### Stored data

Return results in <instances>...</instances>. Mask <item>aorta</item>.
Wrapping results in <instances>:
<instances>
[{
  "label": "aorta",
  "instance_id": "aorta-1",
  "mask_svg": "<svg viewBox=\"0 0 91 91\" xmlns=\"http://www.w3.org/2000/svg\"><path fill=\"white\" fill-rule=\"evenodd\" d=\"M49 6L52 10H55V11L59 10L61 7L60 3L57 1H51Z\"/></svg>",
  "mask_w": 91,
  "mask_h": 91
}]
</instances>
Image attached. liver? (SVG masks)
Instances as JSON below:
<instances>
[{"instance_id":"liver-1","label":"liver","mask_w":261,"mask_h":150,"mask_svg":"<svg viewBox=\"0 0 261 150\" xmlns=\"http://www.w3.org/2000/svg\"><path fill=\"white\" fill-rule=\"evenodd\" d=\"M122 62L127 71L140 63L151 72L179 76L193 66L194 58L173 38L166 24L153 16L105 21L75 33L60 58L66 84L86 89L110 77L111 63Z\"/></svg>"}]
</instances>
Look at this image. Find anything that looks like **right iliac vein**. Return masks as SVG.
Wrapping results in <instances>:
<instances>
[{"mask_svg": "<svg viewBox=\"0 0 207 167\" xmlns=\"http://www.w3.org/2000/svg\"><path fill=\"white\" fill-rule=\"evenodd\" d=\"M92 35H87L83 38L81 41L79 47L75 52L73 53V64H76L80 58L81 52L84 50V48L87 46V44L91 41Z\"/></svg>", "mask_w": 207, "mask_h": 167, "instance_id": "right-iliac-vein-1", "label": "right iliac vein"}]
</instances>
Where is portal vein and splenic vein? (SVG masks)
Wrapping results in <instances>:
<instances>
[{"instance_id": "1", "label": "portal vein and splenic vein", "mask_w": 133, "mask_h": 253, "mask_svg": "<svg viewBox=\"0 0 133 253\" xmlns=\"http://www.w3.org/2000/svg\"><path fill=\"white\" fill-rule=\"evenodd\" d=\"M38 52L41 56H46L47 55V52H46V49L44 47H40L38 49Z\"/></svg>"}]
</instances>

### Work instructions
Reproduce, with no other lines, the one containing "Look at this" and all lines after it through the end of the data above.

### Exercise output
Look at this image. Find anything that looks like **right iliac vein**. Return masks as SVG.
Wrapping results in <instances>:
<instances>
[{"mask_svg": "<svg viewBox=\"0 0 207 167\" xmlns=\"http://www.w3.org/2000/svg\"><path fill=\"white\" fill-rule=\"evenodd\" d=\"M92 35H87L83 38L81 41L79 47L75 52L73 53V64H76L80 58L81 52L84 50V48L87 46V44L91 41Z\"/></svg>", "mask_w": 207, "mask_h": 167, "instance_id": "right-iliac-vein-1", "label": "right iliac vein"}]
</instances>
Where is portal vein and splenic vein? (SVG masks)
Wrapping results in <instances>:
<instances>
[{"instance_id": "1", "label": "portal vein and splenic vein", "mask_w": 133, "mask_h": 253, "mask_svg": "<svg viewBox=\"0 0 133 253\" xmlns=\"http://www.w3.org/2000/svg\"><path fill=\"white\" fill-rule=\"evenodd\" d=\"M38 52L41 56H46L47 55V52H46V49L44 47H40L38 49Z\"/></svg>"}]
</instances>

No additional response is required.